#### Task details:
Please copy each line of the records below that includes the word "chart".

[Structured page parsing data]
"""

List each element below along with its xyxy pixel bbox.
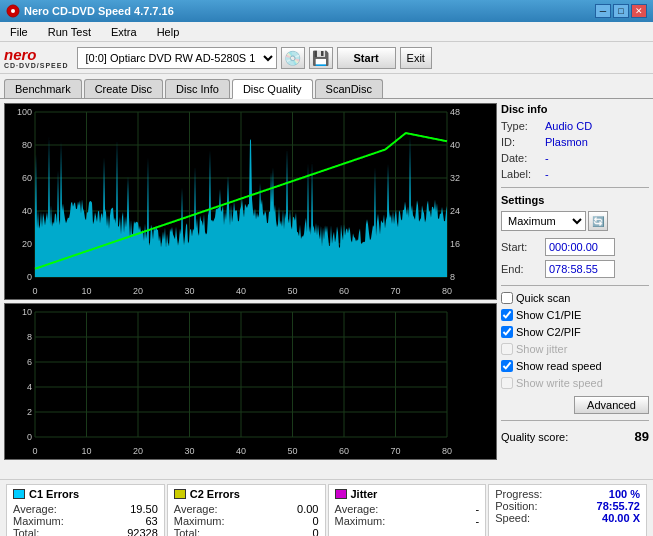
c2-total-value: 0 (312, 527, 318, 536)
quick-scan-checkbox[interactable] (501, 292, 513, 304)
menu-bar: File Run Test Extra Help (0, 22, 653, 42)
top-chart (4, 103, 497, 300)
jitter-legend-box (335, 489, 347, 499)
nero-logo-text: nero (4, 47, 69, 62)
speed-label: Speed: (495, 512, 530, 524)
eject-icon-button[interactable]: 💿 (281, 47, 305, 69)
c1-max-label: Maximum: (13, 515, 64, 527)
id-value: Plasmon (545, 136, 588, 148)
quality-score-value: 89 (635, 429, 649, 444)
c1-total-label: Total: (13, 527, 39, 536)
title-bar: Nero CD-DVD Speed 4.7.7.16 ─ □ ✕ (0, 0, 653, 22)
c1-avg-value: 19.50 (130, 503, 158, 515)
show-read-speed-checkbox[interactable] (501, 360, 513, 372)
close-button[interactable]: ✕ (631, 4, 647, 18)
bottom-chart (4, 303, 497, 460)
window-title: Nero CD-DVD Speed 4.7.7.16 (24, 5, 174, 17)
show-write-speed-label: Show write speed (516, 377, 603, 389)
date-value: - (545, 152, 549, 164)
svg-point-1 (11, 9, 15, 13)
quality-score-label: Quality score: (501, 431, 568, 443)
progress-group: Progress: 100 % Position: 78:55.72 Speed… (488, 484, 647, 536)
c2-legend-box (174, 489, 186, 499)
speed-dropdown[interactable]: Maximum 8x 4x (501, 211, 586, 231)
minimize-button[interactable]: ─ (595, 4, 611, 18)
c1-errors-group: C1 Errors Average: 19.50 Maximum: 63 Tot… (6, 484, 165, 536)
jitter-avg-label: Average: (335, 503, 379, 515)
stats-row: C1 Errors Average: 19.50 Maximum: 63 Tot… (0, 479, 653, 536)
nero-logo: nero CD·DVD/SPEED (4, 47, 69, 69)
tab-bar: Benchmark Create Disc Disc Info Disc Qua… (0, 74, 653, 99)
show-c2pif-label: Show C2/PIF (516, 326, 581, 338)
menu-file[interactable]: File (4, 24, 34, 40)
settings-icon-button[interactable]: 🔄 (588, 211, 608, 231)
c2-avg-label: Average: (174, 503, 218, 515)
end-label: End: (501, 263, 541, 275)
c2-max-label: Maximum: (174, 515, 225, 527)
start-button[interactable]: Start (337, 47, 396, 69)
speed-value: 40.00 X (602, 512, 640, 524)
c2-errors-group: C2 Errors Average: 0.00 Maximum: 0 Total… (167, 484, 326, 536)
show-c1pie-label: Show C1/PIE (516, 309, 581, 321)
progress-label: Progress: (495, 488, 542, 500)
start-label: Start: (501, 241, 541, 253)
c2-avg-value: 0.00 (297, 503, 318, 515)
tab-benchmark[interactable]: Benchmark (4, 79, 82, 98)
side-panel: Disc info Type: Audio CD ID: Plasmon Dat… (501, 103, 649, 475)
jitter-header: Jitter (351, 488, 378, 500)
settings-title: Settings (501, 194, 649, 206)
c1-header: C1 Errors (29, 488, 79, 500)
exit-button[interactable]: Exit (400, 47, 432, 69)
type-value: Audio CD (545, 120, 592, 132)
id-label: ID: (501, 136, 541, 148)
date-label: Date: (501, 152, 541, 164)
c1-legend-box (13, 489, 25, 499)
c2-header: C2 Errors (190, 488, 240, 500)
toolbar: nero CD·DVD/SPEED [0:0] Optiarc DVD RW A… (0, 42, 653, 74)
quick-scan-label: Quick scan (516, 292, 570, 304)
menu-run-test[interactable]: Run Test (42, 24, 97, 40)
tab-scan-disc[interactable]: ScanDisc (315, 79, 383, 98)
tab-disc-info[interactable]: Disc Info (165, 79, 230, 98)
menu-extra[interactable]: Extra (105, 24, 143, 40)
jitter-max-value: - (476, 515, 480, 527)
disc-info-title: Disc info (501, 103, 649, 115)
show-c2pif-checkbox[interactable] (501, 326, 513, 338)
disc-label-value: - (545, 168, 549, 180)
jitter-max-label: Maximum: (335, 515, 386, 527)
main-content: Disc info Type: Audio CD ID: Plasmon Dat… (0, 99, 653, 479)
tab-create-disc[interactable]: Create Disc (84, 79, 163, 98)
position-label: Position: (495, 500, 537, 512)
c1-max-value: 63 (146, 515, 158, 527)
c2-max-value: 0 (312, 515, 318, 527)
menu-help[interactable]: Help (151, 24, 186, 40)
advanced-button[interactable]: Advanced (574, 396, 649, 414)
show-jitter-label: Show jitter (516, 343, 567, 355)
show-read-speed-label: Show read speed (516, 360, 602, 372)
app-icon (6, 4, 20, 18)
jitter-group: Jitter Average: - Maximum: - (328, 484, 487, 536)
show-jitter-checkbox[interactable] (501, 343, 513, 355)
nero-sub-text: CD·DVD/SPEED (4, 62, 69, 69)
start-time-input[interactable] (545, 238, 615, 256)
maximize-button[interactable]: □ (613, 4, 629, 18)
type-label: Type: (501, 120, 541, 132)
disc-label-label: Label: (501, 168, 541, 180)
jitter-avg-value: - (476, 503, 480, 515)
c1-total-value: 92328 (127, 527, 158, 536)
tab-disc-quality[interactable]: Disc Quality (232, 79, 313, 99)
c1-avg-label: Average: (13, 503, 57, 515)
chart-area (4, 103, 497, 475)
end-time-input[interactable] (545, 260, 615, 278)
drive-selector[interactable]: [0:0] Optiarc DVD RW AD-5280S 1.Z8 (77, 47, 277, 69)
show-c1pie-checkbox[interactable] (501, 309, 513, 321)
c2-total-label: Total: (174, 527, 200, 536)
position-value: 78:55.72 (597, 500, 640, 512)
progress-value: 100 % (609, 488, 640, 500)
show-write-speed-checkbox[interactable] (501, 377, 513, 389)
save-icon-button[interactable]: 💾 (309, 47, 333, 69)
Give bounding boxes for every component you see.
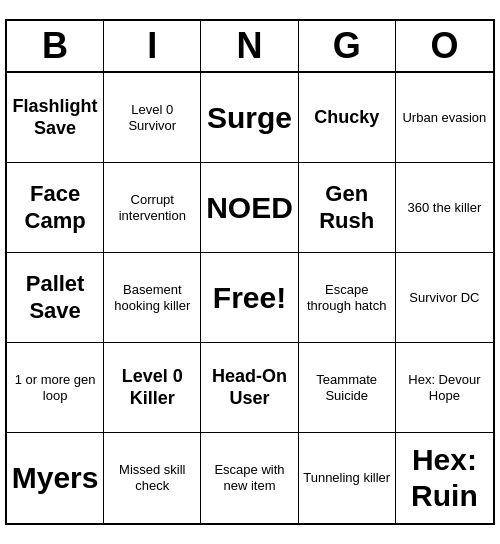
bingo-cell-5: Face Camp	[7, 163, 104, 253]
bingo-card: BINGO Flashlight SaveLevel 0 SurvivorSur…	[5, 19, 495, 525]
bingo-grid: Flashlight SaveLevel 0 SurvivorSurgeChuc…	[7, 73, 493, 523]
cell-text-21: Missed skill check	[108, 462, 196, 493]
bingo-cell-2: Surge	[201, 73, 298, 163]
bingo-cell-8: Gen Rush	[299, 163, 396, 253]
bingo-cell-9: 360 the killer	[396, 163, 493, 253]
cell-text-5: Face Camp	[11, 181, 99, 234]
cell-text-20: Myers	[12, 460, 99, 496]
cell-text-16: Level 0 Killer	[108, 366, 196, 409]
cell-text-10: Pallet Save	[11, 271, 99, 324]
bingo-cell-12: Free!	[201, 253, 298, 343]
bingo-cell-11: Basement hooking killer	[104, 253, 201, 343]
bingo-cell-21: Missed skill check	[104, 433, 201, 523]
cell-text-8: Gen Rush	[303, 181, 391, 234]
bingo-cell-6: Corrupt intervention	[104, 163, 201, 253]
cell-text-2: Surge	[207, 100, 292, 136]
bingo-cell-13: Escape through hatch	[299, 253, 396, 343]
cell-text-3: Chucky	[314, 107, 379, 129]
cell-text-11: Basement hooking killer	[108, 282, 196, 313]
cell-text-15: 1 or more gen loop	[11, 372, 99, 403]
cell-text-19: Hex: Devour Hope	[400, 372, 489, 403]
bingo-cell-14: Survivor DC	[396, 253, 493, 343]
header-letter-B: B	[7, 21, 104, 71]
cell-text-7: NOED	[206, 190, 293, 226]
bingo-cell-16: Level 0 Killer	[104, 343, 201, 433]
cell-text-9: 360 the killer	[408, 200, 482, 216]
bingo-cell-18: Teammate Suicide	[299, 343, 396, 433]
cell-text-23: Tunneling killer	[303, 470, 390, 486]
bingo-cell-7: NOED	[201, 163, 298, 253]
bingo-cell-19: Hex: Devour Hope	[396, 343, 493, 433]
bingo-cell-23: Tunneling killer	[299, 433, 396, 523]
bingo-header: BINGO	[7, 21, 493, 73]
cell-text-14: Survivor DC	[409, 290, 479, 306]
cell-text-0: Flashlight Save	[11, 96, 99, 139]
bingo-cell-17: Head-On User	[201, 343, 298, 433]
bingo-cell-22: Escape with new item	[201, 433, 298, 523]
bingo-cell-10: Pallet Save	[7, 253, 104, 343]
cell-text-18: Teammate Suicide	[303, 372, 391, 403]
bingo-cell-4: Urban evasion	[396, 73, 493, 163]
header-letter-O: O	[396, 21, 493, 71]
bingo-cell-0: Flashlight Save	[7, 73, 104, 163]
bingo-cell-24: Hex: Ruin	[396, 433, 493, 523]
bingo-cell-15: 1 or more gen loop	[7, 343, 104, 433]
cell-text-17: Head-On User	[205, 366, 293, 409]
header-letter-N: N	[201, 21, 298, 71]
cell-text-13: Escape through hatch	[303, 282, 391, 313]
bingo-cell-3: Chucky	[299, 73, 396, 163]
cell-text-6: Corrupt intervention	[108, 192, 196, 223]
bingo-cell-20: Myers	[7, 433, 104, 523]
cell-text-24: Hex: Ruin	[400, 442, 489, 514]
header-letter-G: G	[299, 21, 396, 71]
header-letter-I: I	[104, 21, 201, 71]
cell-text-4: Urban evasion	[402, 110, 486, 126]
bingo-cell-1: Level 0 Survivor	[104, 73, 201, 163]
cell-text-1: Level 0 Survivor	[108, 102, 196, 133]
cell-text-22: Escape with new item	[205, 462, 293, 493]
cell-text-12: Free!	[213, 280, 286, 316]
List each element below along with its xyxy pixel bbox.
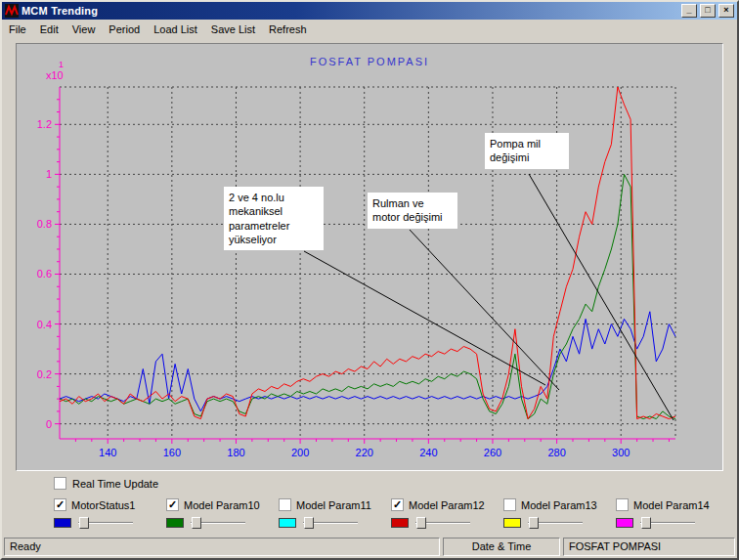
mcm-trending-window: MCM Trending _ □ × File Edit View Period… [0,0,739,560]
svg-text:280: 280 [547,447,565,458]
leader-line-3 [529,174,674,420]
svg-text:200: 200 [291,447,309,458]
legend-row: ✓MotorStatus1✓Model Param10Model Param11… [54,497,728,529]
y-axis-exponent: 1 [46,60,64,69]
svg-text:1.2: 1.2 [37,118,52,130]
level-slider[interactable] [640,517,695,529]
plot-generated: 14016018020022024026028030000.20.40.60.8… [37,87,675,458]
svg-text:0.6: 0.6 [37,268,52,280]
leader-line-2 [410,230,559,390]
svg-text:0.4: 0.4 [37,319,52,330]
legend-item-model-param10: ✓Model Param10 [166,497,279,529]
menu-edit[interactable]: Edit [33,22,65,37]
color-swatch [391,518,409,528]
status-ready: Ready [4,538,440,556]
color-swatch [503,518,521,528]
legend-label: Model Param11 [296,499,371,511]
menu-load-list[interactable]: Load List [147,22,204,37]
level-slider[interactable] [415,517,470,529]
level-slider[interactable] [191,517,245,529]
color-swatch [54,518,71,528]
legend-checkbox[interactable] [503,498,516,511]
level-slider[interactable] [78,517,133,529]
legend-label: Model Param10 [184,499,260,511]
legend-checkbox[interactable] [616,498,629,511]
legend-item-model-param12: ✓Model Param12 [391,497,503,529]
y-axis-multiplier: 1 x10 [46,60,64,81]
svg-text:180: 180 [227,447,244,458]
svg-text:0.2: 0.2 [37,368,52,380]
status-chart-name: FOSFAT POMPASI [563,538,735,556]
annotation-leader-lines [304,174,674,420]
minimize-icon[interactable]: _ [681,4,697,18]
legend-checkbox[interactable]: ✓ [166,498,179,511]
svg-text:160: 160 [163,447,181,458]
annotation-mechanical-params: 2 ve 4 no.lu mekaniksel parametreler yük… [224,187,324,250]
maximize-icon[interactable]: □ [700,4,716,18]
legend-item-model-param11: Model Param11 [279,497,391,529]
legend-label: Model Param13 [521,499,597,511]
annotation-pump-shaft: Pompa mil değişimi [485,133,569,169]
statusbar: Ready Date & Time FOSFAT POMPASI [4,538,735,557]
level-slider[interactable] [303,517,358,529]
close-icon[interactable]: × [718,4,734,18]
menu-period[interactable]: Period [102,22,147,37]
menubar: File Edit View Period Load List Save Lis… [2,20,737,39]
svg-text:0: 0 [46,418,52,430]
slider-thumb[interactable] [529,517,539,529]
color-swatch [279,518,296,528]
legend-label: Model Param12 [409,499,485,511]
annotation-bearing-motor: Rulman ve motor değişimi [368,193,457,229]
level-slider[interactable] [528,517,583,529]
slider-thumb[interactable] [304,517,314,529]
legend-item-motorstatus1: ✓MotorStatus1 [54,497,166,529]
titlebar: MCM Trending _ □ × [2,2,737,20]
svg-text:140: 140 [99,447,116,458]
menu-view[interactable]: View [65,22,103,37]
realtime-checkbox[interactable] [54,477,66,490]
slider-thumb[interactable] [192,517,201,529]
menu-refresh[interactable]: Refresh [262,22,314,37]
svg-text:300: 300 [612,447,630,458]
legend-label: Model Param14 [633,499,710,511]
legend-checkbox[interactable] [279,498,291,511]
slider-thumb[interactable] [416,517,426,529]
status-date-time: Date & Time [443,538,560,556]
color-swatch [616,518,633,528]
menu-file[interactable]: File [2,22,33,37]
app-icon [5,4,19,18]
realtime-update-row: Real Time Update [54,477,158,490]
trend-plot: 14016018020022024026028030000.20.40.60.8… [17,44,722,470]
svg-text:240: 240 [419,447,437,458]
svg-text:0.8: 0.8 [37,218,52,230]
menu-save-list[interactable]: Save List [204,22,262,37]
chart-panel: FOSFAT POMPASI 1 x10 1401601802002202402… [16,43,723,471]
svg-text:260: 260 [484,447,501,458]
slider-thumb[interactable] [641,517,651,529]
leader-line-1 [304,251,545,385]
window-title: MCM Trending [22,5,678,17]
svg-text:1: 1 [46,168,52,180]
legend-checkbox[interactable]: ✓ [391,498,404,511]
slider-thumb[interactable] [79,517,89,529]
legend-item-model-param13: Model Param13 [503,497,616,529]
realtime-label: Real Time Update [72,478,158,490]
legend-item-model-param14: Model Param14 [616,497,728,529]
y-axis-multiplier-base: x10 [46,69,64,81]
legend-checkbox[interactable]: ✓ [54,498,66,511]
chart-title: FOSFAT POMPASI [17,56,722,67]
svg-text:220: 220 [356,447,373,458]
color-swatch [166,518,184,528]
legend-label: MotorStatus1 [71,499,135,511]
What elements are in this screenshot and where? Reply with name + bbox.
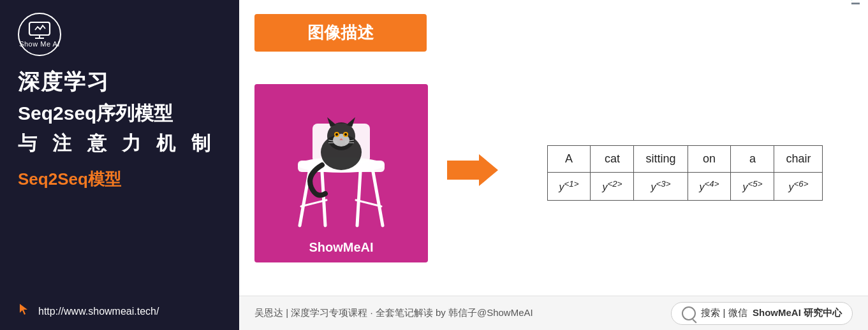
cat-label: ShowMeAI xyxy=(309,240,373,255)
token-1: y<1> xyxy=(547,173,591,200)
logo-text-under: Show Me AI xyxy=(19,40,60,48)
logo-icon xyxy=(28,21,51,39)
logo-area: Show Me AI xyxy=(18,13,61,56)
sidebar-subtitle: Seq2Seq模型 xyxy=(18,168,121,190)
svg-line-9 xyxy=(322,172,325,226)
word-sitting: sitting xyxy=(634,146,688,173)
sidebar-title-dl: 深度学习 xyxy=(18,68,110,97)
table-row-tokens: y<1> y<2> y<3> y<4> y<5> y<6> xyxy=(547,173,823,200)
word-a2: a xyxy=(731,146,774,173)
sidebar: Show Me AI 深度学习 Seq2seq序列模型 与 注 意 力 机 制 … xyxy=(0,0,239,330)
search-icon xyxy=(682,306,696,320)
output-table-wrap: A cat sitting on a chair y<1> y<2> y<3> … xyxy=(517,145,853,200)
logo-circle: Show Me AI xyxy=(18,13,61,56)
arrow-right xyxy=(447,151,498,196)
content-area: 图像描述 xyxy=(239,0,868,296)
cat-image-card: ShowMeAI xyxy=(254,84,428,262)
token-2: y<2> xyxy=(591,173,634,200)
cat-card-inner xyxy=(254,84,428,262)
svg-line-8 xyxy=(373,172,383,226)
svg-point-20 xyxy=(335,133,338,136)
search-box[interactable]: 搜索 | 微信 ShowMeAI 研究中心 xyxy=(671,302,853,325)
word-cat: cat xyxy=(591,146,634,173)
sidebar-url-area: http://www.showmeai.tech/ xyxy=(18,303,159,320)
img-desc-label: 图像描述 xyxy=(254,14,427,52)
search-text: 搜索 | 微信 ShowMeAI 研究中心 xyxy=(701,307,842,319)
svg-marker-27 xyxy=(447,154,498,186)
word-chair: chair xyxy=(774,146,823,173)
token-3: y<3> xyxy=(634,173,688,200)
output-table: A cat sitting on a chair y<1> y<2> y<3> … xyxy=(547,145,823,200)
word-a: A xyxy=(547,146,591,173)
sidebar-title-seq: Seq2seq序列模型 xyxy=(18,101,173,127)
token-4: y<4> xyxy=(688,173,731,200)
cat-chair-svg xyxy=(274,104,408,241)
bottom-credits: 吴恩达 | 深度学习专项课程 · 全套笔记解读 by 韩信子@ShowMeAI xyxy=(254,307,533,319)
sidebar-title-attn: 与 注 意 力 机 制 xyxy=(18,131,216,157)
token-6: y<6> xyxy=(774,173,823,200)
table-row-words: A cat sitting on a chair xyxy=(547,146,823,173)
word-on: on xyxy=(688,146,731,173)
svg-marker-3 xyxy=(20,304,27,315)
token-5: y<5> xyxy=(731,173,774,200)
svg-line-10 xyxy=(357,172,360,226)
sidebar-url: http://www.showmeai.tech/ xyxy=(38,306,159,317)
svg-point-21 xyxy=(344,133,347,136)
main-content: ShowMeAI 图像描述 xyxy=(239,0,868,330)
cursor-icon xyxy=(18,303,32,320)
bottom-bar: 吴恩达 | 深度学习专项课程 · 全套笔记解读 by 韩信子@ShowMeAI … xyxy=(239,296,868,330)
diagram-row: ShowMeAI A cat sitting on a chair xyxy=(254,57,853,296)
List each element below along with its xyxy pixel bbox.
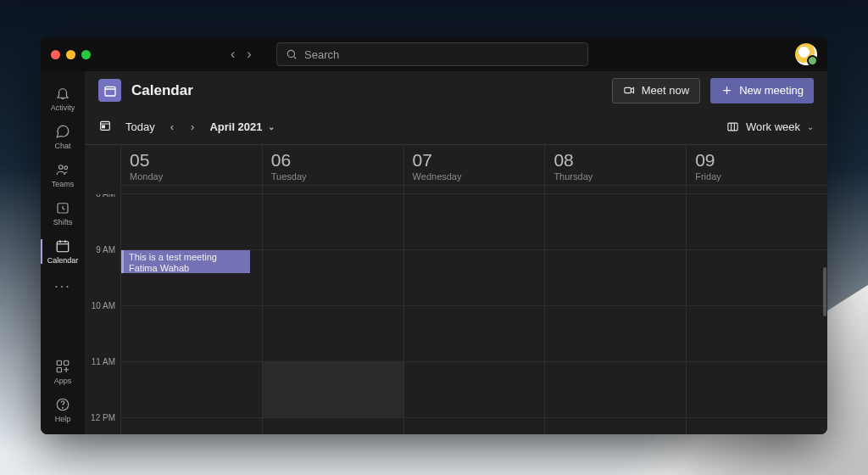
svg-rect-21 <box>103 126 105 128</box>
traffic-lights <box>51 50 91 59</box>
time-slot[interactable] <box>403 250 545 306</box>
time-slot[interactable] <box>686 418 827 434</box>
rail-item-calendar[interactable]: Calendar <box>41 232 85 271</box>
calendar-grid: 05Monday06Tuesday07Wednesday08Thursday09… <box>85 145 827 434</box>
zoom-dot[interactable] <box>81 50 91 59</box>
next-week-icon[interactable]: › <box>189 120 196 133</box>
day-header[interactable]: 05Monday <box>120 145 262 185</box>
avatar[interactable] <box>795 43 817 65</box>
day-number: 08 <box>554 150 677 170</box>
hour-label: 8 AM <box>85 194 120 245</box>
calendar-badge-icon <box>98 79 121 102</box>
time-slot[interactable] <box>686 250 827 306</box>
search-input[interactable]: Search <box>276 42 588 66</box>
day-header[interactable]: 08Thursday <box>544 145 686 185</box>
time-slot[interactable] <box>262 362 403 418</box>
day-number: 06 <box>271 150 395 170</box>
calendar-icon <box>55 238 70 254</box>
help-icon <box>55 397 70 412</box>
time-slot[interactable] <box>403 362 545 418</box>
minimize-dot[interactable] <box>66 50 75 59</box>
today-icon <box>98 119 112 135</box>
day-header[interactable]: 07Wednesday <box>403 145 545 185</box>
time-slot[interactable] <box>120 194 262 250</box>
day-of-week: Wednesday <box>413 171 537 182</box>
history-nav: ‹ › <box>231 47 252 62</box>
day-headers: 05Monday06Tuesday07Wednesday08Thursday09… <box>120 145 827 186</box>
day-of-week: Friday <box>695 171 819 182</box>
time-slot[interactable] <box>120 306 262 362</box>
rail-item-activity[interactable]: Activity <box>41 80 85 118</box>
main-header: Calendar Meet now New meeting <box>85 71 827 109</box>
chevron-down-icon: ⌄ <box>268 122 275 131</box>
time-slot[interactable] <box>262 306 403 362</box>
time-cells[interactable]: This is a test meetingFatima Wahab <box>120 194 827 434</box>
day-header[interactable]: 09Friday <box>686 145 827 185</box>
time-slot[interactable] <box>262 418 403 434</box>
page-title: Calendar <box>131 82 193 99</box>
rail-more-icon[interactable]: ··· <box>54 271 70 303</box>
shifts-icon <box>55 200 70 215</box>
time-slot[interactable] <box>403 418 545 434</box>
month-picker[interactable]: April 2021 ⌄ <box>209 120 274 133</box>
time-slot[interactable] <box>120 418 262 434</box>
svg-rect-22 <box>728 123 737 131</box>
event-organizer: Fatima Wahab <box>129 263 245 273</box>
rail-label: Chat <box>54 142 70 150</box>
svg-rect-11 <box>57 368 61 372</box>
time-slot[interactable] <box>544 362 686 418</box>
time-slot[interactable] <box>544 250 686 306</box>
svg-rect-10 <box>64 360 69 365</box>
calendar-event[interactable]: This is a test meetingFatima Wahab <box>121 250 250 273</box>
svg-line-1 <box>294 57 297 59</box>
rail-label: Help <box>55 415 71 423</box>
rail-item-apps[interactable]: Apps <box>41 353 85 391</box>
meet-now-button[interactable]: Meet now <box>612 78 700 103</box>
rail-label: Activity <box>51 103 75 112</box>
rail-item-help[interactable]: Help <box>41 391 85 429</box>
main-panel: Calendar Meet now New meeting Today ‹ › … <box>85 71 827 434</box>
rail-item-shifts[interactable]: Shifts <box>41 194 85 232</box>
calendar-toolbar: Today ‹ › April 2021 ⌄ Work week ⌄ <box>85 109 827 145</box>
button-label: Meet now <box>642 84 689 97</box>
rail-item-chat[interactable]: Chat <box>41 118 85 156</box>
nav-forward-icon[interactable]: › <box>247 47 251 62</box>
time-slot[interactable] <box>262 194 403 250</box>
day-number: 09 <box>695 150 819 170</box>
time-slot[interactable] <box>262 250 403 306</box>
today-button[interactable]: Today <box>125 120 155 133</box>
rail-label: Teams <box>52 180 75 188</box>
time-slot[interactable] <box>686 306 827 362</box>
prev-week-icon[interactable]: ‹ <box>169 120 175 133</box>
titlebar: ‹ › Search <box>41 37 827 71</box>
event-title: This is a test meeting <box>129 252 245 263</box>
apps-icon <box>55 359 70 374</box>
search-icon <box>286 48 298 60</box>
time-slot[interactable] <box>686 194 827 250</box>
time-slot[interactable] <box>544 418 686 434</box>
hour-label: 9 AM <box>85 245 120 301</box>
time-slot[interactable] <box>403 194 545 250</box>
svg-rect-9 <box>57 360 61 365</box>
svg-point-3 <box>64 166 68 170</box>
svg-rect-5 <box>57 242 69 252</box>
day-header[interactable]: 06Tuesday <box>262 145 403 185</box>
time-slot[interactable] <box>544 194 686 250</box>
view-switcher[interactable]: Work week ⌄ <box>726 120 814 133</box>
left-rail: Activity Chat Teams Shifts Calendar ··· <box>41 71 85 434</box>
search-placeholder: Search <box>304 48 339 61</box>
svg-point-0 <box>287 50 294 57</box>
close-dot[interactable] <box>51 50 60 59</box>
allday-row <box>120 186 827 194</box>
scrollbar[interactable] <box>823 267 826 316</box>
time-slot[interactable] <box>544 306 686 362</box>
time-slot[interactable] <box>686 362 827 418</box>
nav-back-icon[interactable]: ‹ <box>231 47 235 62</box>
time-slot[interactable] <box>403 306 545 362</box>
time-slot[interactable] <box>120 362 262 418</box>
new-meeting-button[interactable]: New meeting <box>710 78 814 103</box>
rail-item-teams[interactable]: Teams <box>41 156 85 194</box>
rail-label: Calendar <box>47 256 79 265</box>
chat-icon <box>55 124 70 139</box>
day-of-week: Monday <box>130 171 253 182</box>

"""

#### Exercise answer:
top-chart (4, 103, 497, 300)
bottom-chart (4, 303, 497, 460)
chart-area (4, 103, 497, 475)
status-chart-name: FOSFAT POMPASI [563,538,735,556]
chart-panel: FOSFAT POMPASI 1 x10 1401601802002202402… [16,43,723,471]
chart-title: FOSFAT POMPASI [17,56,722,67]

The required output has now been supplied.